Need help with reading SMART report

Good day, guys!

Really need help on deciding if I should replace the disk.

The smart report for the disk could be found here admin@athena[~]$ sudo smartctl -x /dev/sdg[sudo] password for admin: smartct - Pastebin.com (smartctl -x /dev/sdg)

For some time the disk gave Extended offline error (x3 times) on 90 per cent completition. After ordering a new disk, I decided to try few things with the disk to “revive” it:

  • tried to offline the disk from pool,
  • format it (long zeroed format)
  • put the disk back in into the pool.

Additionally, swapped the sata cable from MB to the disk.

After that, two of the extended test and one short finished with no errors.

So the question is: should I pay and replace the disk, or cancel the new disk ordering.

Thank you in advance!

If you are running RAIDZ2 then I would continue using the old disk and put the new one in your cupboard just in case…

I agree. The disk itself looks good - zero reallocated sectors - and it looks fine now.

That said, I would personally cancel the order - because putting a new disk in a cupboard means that you are running down the warranty before it has even been used.

@Protopia what could be the reason for such situation?

My only thoughts bad PowerSupply or orico m2 to x6 sata hba.

Where should I start looking in order to find “the answer”?

Have you got a heatsink on the controller chip?

A few issues are discussed in this thread, there’s some good info, pity it devolved and the thread got locked.

I can’t see why a bad SATA cable would cause a problem at a specific LBA, so I guess the “long zeroed format” (??? I have no idea what this is and how you do it - and would be interested to know for the future) probably fixed it.

I would just keep an eye on your regular long test results in case it starts to fail again. (Implement the @joeschmuck Multi-Report script so that you get notified by email whenever there is a problem like that.)

Wiping the disk with “fill with zeroes” will do that, on the disks page.

It can “fix” pending sectors… but I find the fix is normally temporary, once defects begin to grow they seem to continue… generally.

1 Like

No, simple chip with no heatsink.

Seeing this, I’m getting back to the idea of swapping the disk? But the question still stands, why it happend, and why software solution resolved hardware issue (if the disk is really almost broken).

You generally do that using the dd command. But I agree with @Stux that while you can force a sector to be remapped as bad thus looking like the problem is fixed, generally the original issue is caused by the platter surface flaking off. Once it starts, I’ve never seen it stop. I have set my own personal pain level at 9 sectors, once I hit 10 then I am looking to replace the hard drive (note that multi-report critical sector value is = 9 and is user changeable). Some people don’t want a single sector error however that may be a bit too narrow minded. All drives are apt to have some errors, they are just mapped out of sight at the factory. They do a pretty good job of it too. All you will see are any new ones pop up.

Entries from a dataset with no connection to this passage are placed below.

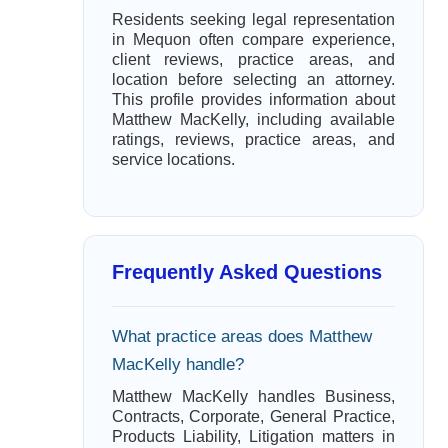
Residents seeking legal representation
in Mequon often compare experience,
client reviews, practice areas, and
location before selecting an attorney.
This profile provides information about
Matthew MacKelly, including available
ratings, reviews, practice areas, and
service locations.
Frequently Asked Questions
What practice areas does Matthew
MacKelly handle?
Matthew MacKelly handles Business,
Contracts, Corporate, General Practice,
Products Liability, Litigation matters in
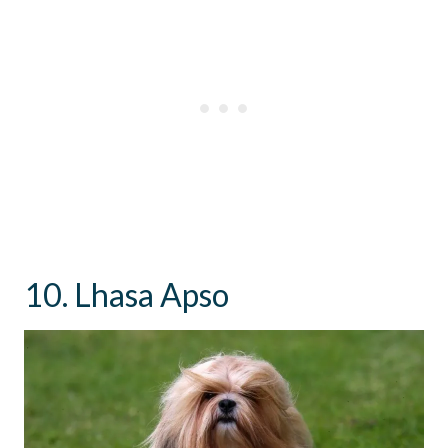
10. Lhasa Apso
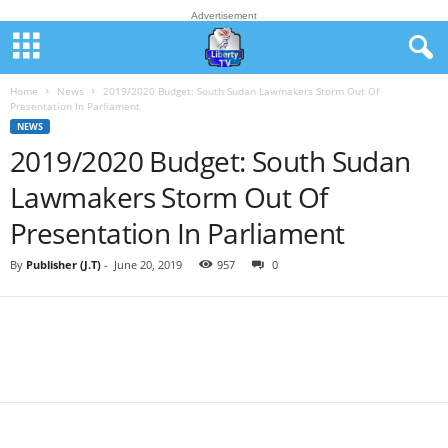
Advertisement
Home
News
2019/2020 Budget: South Sudan Lawmakers Storm Out Of
Presentation In Parliament
NEWS
2019/2020 Budget: South Sudan
Lawmakers Storm Out Of
Presentation In Parliament
By
Publisher (J.T)
-
June 20, 2019
957
0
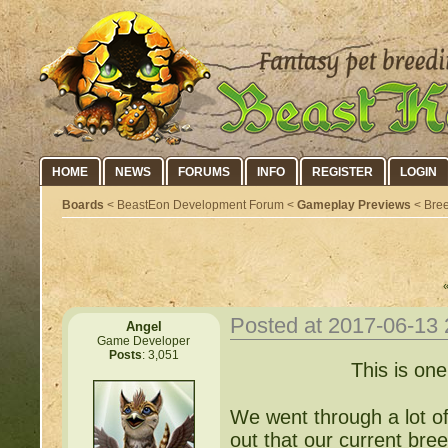
HOME
NEWS
FORUMS
INFO
REGISTER
LOGIN
Boards
< BeastEon Development Forum <
Gameplay Previews
< Bree
Posted at 2017-06-13
Angel
Game Developer
Posts
: 3,051
This is one
We went through a lot of
out that our current bre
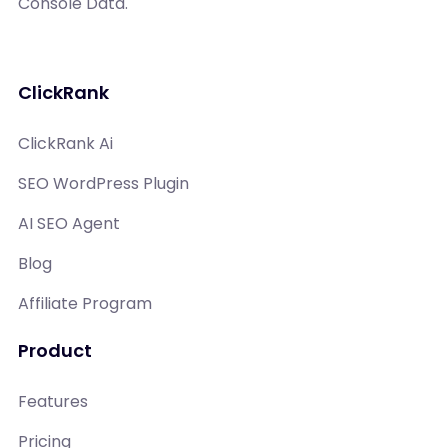
Console Data.
ClickRank
ClickRank Ai
SEO WordPress Plugin
AI SEO Agent
Blog
Affiliate Program
Product
Features
Pricing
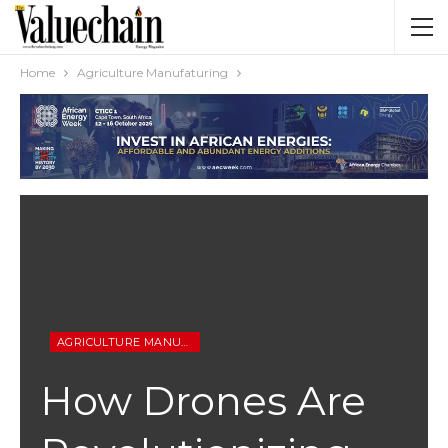
Home
Agriculture Manufaturing
AGRICULTURE MANUFATURING
How Drones Are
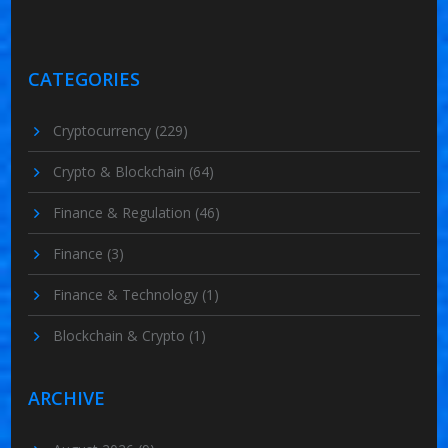
CATEGORIES
Cryptocurrency
(229)
Crypto & Blockchain
(64)
Finance & Regulation
(46)
Finance
(3)
Finance & Technology
(1)
Blockchain & Crypto
(1)
ARCHIVE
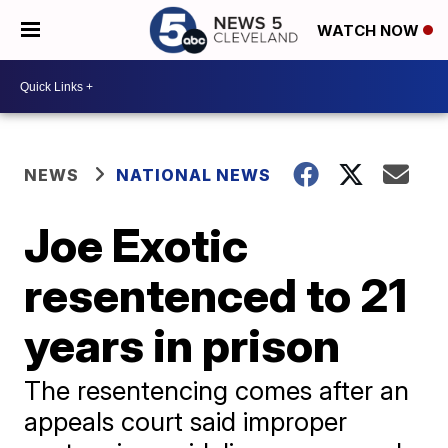
WATCH NOW
NEWS
NATIONAL NEWS
Joe Exotic
resentenced to 21
years in prison
The resentencing comes after an
appeals court said improper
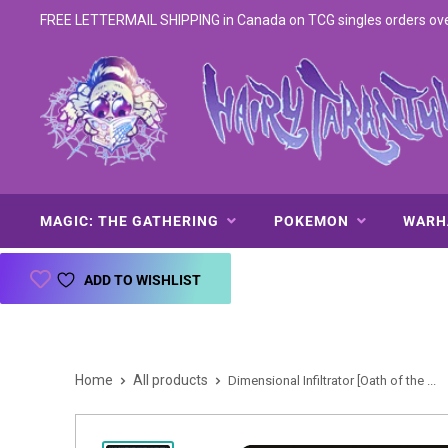
FREE LETTERMAIL SHIPPING in Canada on TCG singles orders over 
MAGIC: THE GATHERING
POKEMON
WAR
ADD TO WISHLIST
Home
All products
Dimensional Infiltrator [Oath of the ...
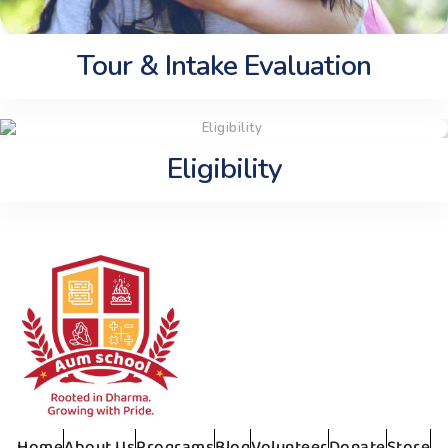
Tour & Intake Evaluation
Eligibility
Home
About Us
Programs
Blog
Volunteer
Donate
Store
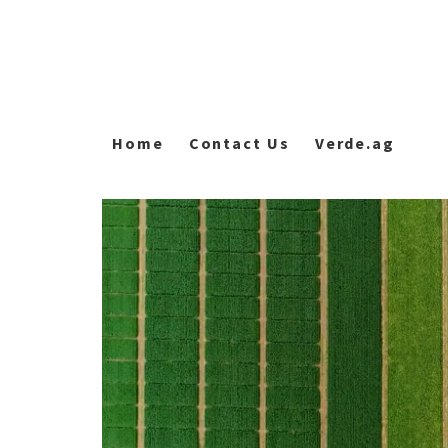
Home
Contact Us
Verde.ag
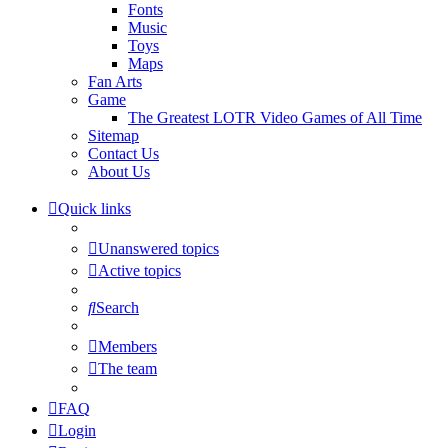
Fonts
Music
Toys
Maps
Fan Arts
Game
The Greatest LOTR Video Games of All Time
Sitemap
Contact Us
About Us
Quick links
Unanswered topics
Active topics
Search
Members
The team
FAQ
Login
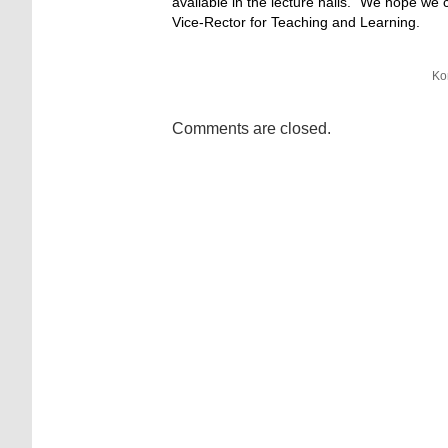
available in the lecture halls. “We hope we
Vice-Rector for Teaching and Learning.
Ko
Comments are closed.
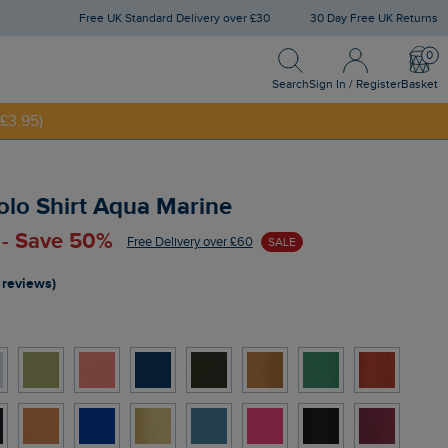
Free UK Standard Delivery over £30
30 Day Free UK Returns
Search
Sign In / Register
Bask
NNY20
Search
Sign In / Register
Basket
£3.95)
olo Shirt Aqua Marine
 - Save 50%
Free Delivery over £60
SALE
 reviews)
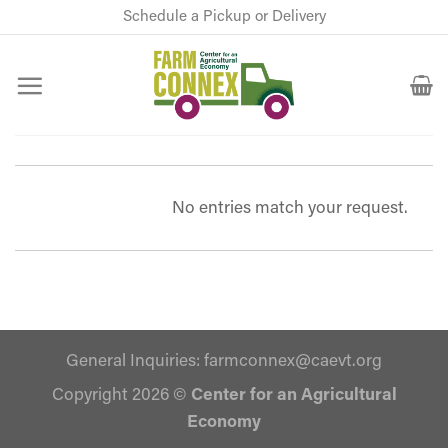
Skip
Schedule a Pickup or Delivery
to
content
No entries match your request.
General Inquiries:
farmconnex@caevt.org
Copyright 2026 ©
Center for an Agricultural
Economy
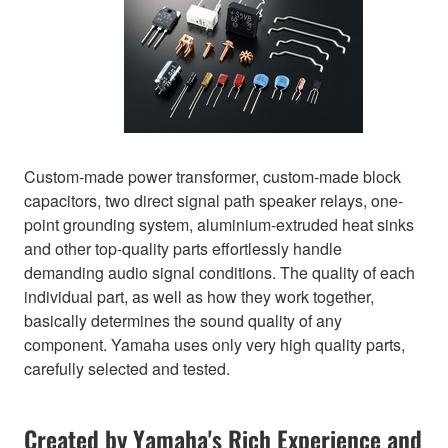
Custom-made power transformer, custom-made block
capacitors, two direct signal path speaker relays, one-
point grounding system, aluminium-extruded heat sinks
and other top-quality parts effortlessly handle
demanding audio signal conditions. The quality of each
individual part, as well as how they work together,
basically determines the sound quality of any
component. Yamaha uses only very high quality parts,
carefully selected and tested.
Created by Yamaha's Rich Experience and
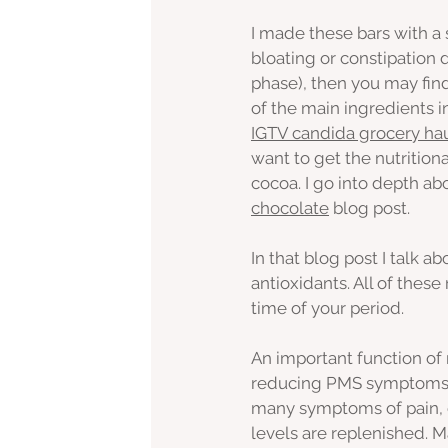
I made these bars with a
bloating or constipation 
phase), then you may find
of the main ingredients i
IGTV candida grocery hau
want to get the nutritiona
cocoa. I go into depth a
chocolate
 blog post.
In that blog post I talk 
antioxidants. All of thes
time of your period. 
An important function of 
reducing PMS symptoms. M
many symptoms of pain,
levels are replenished. 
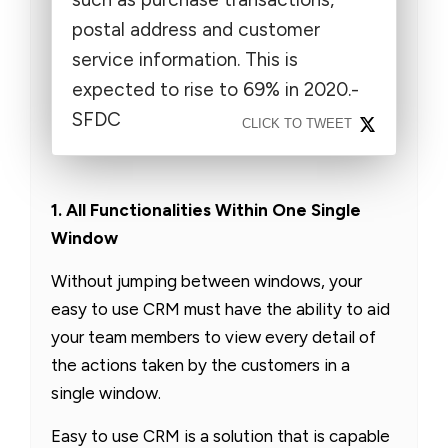
postal address and customer
service information. This is
expected to rise to 69% in 2020.-
SFDC
CLICK TO TWEET
1. All Functionalities Within One Single
Window
Without jumping between windows, your
easy to use CRM must have the ability to aid
your team members to view every detail of
the actions taken by the customers in a
single window.
Easy to use CRM is a solution that is capable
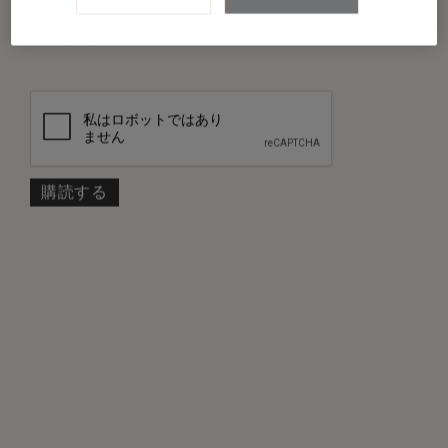
私は
プライバシーポリシー
を読み、同意し
*
ました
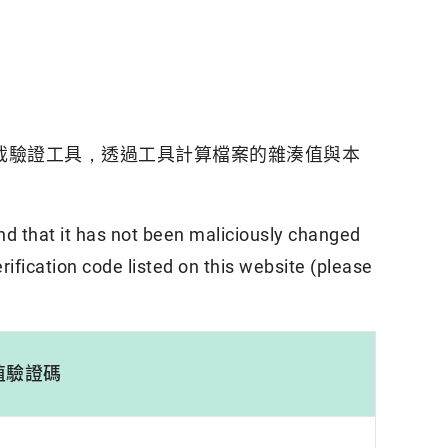
載驗證工具，透過工具計算檔案的雜湊值與本
nd that it has not been maliciously changed
rification code listed on this website (please
值驗證碼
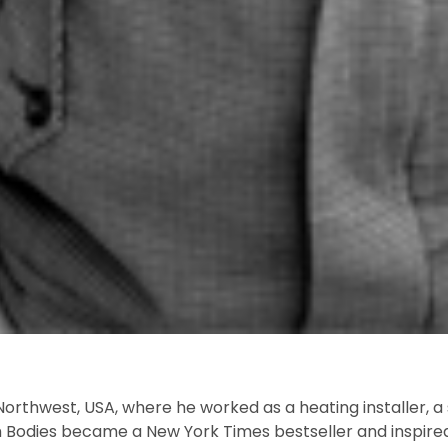
orthwest, USA, where he worked as a heating installer, a s
 Bodies
became a
New York Times
bestseller and inspire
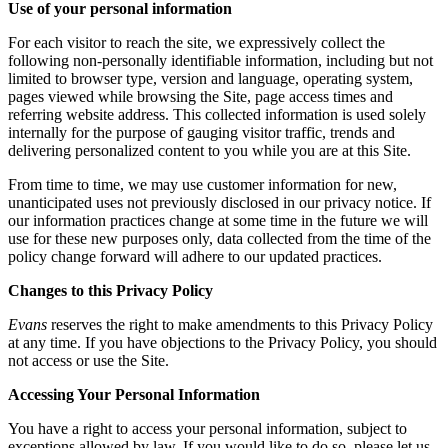
Use of your personal information
For each visitor to reach the site, we expressively collect the
following non-personally identifiable information, including but not
limited to browser type, version and language, operating system,
pages viewed while browsing the Site, page access times and
referring website address. This collected information is used solely
internally for the purpose of gauging visitor traffic, trends and
delivering personalized content to you while you are at this Site.
From time to time, we may use customer information for new,
unanticipated uses not previously disclosed in our privacy notice. If
our information practices change at some time in the future we will
use for these new purposes only, data collected from the time of the
policy change forward will adhere to our updated practices.
Changes to this Privacy Policy
Evans
reserves the right to make amendments to this Privacy Policy
at any time. If you have objections to the Privacy Policy, you should
not access or use the Site.
Accessing Your Personal Information
You have a right to access your personal information, subject to
exceptions allowed by law. If you would like to do so, please let us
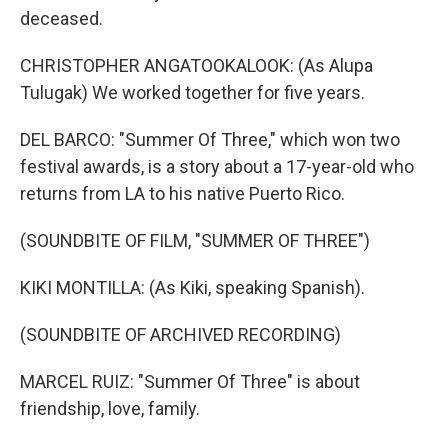
deceased.
CHRISTOPHER ANGATOOKALOOK: (As Alupa
Tulugak) We worked together for five years.
DEL BARCO: "Summer Of Three," which won two
festival awards, is a story about a 17-year-old who
returns from LA to his native Puerto Rico.
(SOUNDBITE OF FILM, "SUMMER OF THREE")
KIKI MONTILLA: (As Kiki, speaking Spanish).
(SOUNDBITE OF ARCHIVED RECORDING)
MARCEL RUIZ: "Summer Of Three" is about
friendship, love, family.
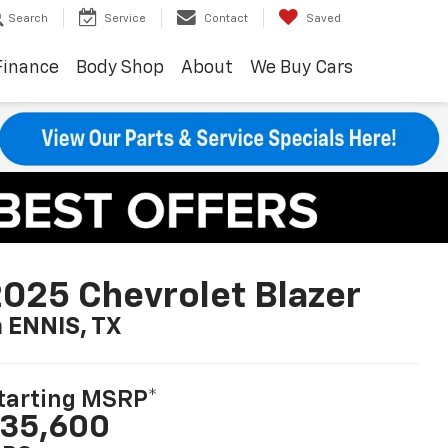
Search
Service
Contact
Saved
Finance
Body Shop
About
We Buy Cars
025 Chevrolet Blazer
n ENNIS, TX
tarting MSRP*
35,600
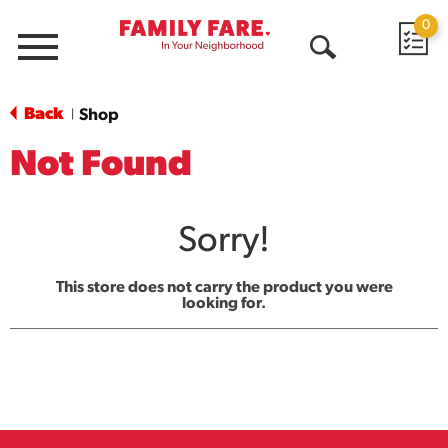
0
Menu
Open
Search
Back
Shop
|
Not Found
Sorry!
This store does not carry the product you were
looking for.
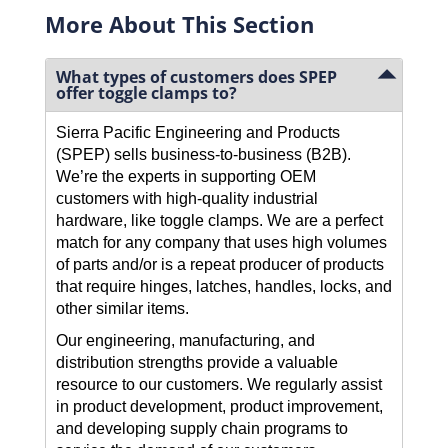
More About This Section
What types of customers does SPEP
offer toggle clamps to?
Sierra Pacific Engineering and Products
(SPEP) sells business-to-business (B2B).
We’re the experts in supporting OEM
customers with high-quality industrial
hardware, like toggle clamps. We are a perfect
match for any company that uses high volumes
of parts and/or is a repeat producer of products
that require hinges, latches, handles, locks, and
other similar items.
Our engineering, manufacturing, and
distribution strengths provide a valuable
resource to our customers. We regularly assist
in product development, product improvement,
and developing supply chain programs to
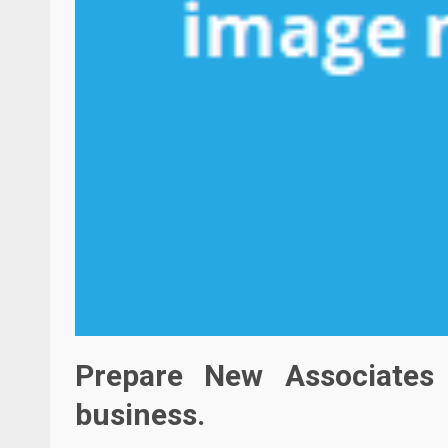
Prepare New Associates
business.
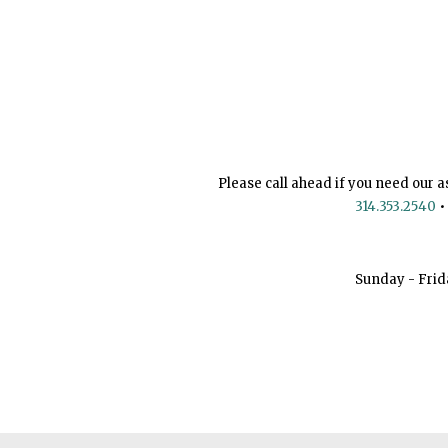
Please call ahead if you need our a
314.353.2540
•
Sunday - Frid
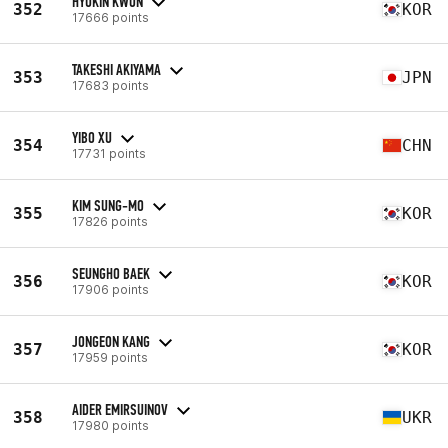
HYUKIN KWON
352
KOR
17666 points
TAKESHI AKIYAMA
353
JPN
17683 points
YIBO XU
354
CHN
17731 points
KIM SUNG-MO
355
KOR
17826 points
SEUNGHO BAEK
356
KOR
17906 points
JONGEON KANG
357
KOR
17959 points
AIDER EMIRSUINOV
358
UKR
17980 points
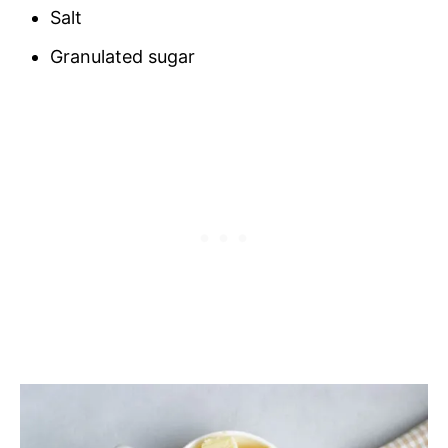
Salt
Granulated sugar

@ghostklart please do not use pastebin and link to it. Some folks here are hesitant to click on links. This forum is capable of you posting the same data here and it will still be available years from now where pastebin has a limited life as I have seen when links fail to work.

As for your drive: You of course know that you have a single LBA 7700271576 that has failed 3 times. There is likely more sector errors beyond that point. If it is under warranty, do the RMA before those three failures roll off the log.

Replace that by a proper SAS HBA.

1 Like

So new disk then?

Will swap for pcie x1 asmedia adapter

1 Like

It probably needs a heatsink. You can order a small one (or 16) off eBay for a few dollars and just “glue” it with a bit of thermal heatsink compound (not actually gluing, but will be sufficient)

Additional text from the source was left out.